How to write your own custom parser for Kafka
Although Deephaven has built-in support for parsing certain types of Kafka data such as JSON, you may want to write your own parser for your Kafka data. This guide will show you how to write your own Kafka data parser.
Custom function
Writing your own custom Kafka parser starts with defining your own function.
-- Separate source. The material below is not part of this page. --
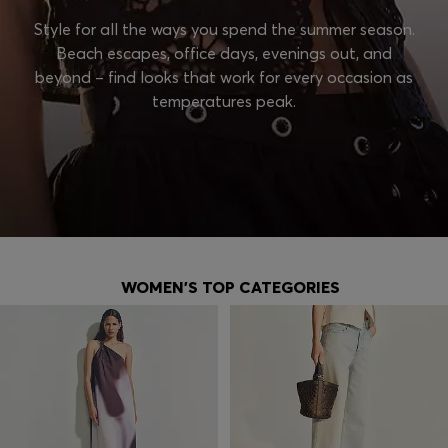
Style for all the ways you spend the summer season.
Beach escapes, office days, evenings out, and
beyond – find looks that work for every occasion as
temperatures peak.
WOMEN'S TOP CATEGORIES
Our guide on writing Python functions covers how to do this.
For a Kafka stream, your custom function should take a single parameter that represents a single entry from the Kafka stream.
Once you have your custom function defined, you simply use a table update to create a new column containing the value of the parsed stream.
This example shows how to create a Person
class containing name
and age
attributes derived from a binary Kafka stream of JSON strings.
from deephaven.stream.kafka import consumer as kt
from dataclasses import dataclass
import json
def get_raw_kafka():
return kt.consume(
{ 'bootstrap.servers' : 'redpanda:29092',
'value.deserializer': 'org.apache.kafka.common.serialization.ByteArrayDeserializer' },
'test.topic',
table_type=kt.TableType.Append,
key_spec=kt.KeyValueSpec.IGNORE,
value_spec=kt.simple_spec('Bytes'),
offsets=kt.ALL_PARTITIONS_SEEK_TO_END,
)
@dataclass
class Person:
age: int
name: str
def my_parser(raw_bytes) -> Person:
json_object = json.loads(bytes(raw_bytes))
return Person(age=json_object["age"], name=json_object["name"])
my_raw_table = get_raw_kafka()
my_parsed_table = my_raw_table\
.update(["Person=(org.jpy.PyObject)my_parser(Bytes)"])\
.view([
"Age=(int)Person.age",
"Name=(String)Person.name"
])